Within a year they would combine on “Young at Heart,” and Sinatra would have his first single to make the top five since 1947. The amazing comeback would be complete.
IV . While Sinatra was practicing his art with renewed vitality, he was still struggling to make sense of his private life. The relationship with Ava Gardner remained jagged and self-destructive. They were together, fought, split, reconciled: a familiar pattern of obsession. The squalid little drama was in horrid counterpoint to the rise in his fortunes in other areas. In August From Here to Eternity was released, and Sinatra received rave reviews. The movie also shifted the way he was viewed by large numbers of men. Many seemed to merge Sinatra with Maggio, and when the thin, brave character of the movie is beaten to death by the character played by Ernest Borgnine, it was a kind of symbolic expiation. Sinatra had shown an aspect of his character that many had never witnessed before in a Sinatra movie or heard singing from jukeboxes. Sinatra/Maggio had lost. But in death, he had won.
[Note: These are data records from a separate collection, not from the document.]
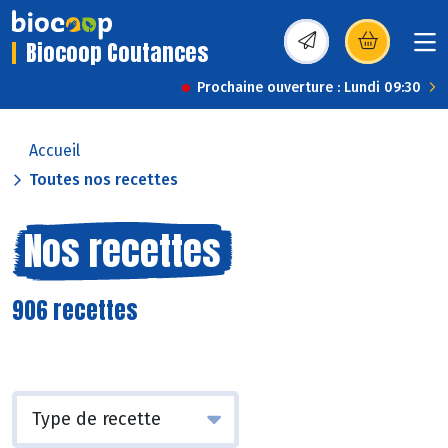
Biocoop Coutances
(s’ouvre dans une nou
Prochaine ouverture : Lundi 09:30
Accueil
Toutes nos recettes
Nos recettes
906 recettes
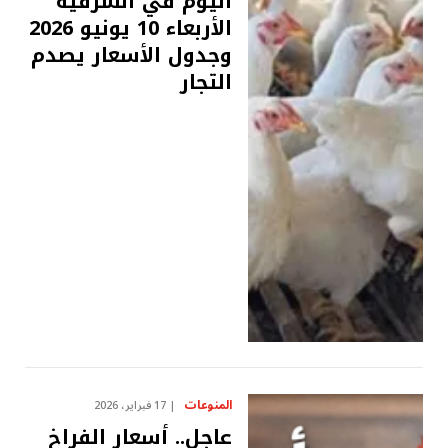
اليوم في الشرقية
الأربعاء 10 يونيو 2026
وجدول الأسعار يصدم
التجار
المنوعات
17 فبراير، 2026
عاجل.. أسعار الفراخ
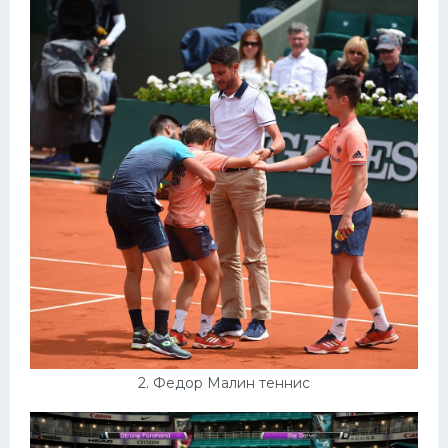
Конькобежный спорт
Тренажеры
Интерьеры квартир
2. Федор Малин теннис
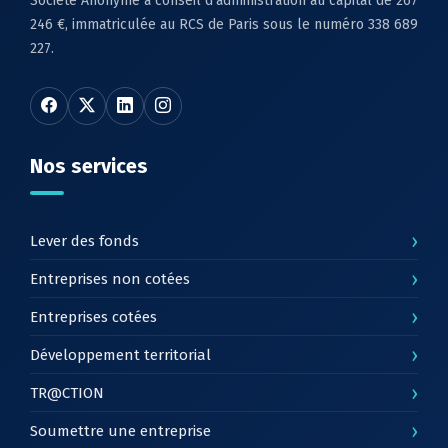
Société Anonyme à conseil d’administration au capital de 267
246 €, immatriculée au RCS de Paris sous le numéro 338 689
227.
Nos services
›
Lever des fonds
›
Entreprises non cotées
›
Entreprises cotées
›
Développement territorial
›
TR@CTION
›
Soumettre une entreprise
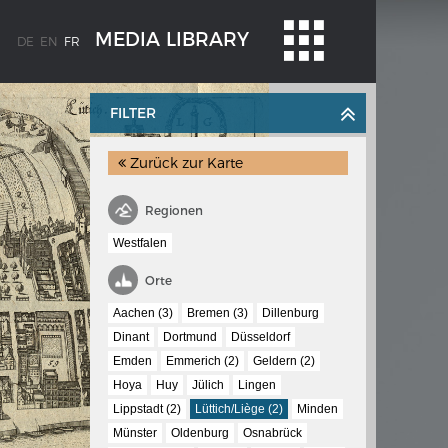
MEDIA LIBRARY
DE
EN
FR
FILTER
Zurück zur Karte
Regionen
Westfalen
WEIMAR: VOM WESEN UND WERT DER
Orte
DEMOKRATIE
Aachen (3)
Bremen (3)
Dillenburg
 à
Regierungsprogramm
Dinant
Dortmund
Düsseldorf
Emden
Emmerich (2)
Geldern (2)
Hoya
Huy
Jülich
Lingen
Lippstadt (2)
Lüttich/Liège (2)
Minden
Münster
Oldenburg
Osnabrück
ischen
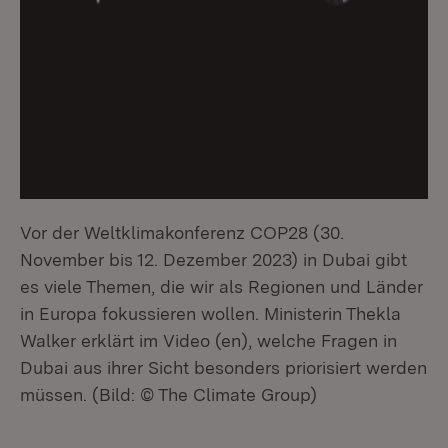
:
Vor der Weltklimakonferenz COP28 (30.
November bis 12. Dezember 2023) in Dubai gibt
es viele Themen, die wir als Regionen und Länder
in Europa fokussieren wollen. Ministerin Thekla
Walker erklärt im Video (en), welche Fragen in
Dubai aus ihrer Sicht besonders priorisiert werden
müssen. (Bild: © The Climate Group)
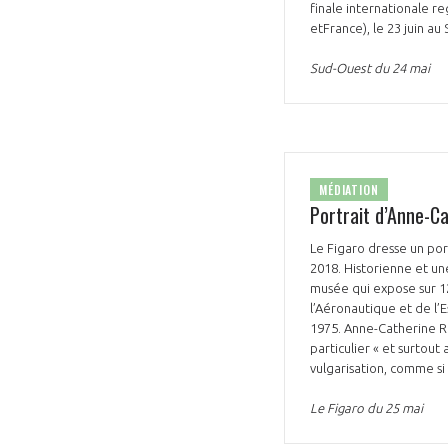
finale internationale r
etFrance), le 23 juin a
CONNEXION
Sud-Ouest du 24 mai
MÉDIATION
Portrait d’Anne-Ca
Le Figaro dresse un por
2018. Historienne et un
musée qui expose sur 12
l’Aéronautique et de l’E
1975. Anne-Catherine Ro
particulier « et surtout
vulgarisation, comme si 
Le Figaro du 25 mai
Before the movie opened, Sinatra had been booked into Bill Miller’s Riviera, on the New Jersey side of the George Washington Bridge. Only a year before, he had played that room to many empty tables. Now, suddenly, the place was packed, celebrities were using pull to get in, the parking lot was jammed, and even the gangsters had problems getting tables. Sinatra was exultant.
At the same time, in the fall of 1953, Ava Gardner decided to end the marriage. Her account of the decision in her autobiography has a kind of hard-boiled poignancy:
“I don’t think I ever sat down and made a conscious decision about leaving Frank; as usual I simply acted on impulse and allowed events to sweep me along. But I remember exactly when I made the decision to seek a divorce. It was the day the phone rang and Frank was on the other end, announcing that he was in bed with another woman. And he made it plain that if he was going to be constantly accused of infidelity when he was innocent, there had to come a time when he’d decide he might as well be guilty. But for me, it was a chilling moment. I was deeply hurt. I knew then that we had reached a crossroads. Not because we had fallen out of love, but because our love had so battered and bruised us that we couldn’t stand it anymore.”